Le commandant Pierre Fortin de la Protection de la faune.

Pêche illégale sur le Memphrémagog : des dizaines de dossiers devant la justice

Les dossiers de dizaines de prévenus interpellés lors de l’opération NORD-SUD, survenue l’an dernier, seront traités en justice dans les prochaines semaines.

Un peu plus d’un an après la rafle des agents de protection de la faune contre la pêche illégale sur le lac Memphrémagog, 71 personnes sont visées par des accusations. De ce nombre, 25 ont déjà plaidé coupables, sur un total de 35 chefs d’accusation et pour 76 000 $ d’amendes, a appris La Tribune.

À lire aussi: Vaste opération contre la surpêche sur le Memphrémagog

En avril, mai et juin, la justice se penchera sur les dossiers de 43 autres individus sur lesquels pèsent 141 chefs d’accusation qui pourraient déboucher sur des amendes potentielles totalisant 383 000 $.

C’est le bilan que dresse le commandant Pierre Fortin, de la Protection de la faune, 13 mois après l’opération d’envergure. Rappelons qu’on avait alors porté un dur coup à d’importantes activités de braconnage en Estrie. Le 13 mars 2018, l’opération NORD-SUD avait mobilisé plus d’une centaine d’agents assistés de l’escouade canine de la Protection de la faune du Québec et de la Sûreté du Québec.

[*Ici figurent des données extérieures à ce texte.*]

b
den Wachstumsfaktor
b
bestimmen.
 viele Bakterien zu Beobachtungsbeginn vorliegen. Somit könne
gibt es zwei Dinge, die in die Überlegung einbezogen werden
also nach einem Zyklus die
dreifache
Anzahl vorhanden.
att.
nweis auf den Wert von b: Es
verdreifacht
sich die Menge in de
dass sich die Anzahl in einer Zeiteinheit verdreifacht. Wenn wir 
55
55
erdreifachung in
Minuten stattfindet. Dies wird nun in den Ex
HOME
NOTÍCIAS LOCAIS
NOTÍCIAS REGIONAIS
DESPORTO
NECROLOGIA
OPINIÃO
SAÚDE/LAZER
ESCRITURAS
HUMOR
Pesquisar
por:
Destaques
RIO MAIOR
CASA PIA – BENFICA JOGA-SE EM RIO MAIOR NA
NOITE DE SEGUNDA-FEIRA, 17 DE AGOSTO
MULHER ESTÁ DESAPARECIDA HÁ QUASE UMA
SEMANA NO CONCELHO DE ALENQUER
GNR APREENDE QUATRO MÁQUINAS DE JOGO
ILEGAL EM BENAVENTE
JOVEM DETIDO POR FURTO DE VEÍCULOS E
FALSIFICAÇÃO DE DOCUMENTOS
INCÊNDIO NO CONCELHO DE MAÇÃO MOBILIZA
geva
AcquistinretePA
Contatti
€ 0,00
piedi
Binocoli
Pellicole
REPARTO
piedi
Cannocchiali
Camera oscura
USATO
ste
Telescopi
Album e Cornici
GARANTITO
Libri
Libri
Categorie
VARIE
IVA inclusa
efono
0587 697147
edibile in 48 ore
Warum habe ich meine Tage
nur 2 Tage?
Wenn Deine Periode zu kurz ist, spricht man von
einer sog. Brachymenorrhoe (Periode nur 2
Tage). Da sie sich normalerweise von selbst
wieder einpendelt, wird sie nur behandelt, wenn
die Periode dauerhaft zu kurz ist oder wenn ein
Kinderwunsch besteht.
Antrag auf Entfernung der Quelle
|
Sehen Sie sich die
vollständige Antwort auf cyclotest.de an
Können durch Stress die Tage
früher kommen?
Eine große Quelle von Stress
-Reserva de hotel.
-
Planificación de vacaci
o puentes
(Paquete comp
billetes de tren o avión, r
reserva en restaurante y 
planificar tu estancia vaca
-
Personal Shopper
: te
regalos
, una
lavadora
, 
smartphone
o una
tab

Au total, 102 personnes étaient visées par cette opération. Des perquisitions avaient été réalisées à Sherbrooke, Magog et Stanstead. Plusieurs kilos de perchaude en filet ont été saisis, quelques kilos de cerf de Virginie de même que des embarcations, des véhicules tout-terrain ainsi que des articles de pêche et des équipements servant à la vente de ces poissons.

« Nous avons rencontré ces 102 personnes. Ce n’est pas tout le monde qui est accusé. Nous avons dû rencontrer des gens qui avaient de l’information à fournir et qui nous ont permis de faire avancer l’enquête, explique M. Fortin. Nos dossiers sont peaufinés avant d’être remis au DPCP. »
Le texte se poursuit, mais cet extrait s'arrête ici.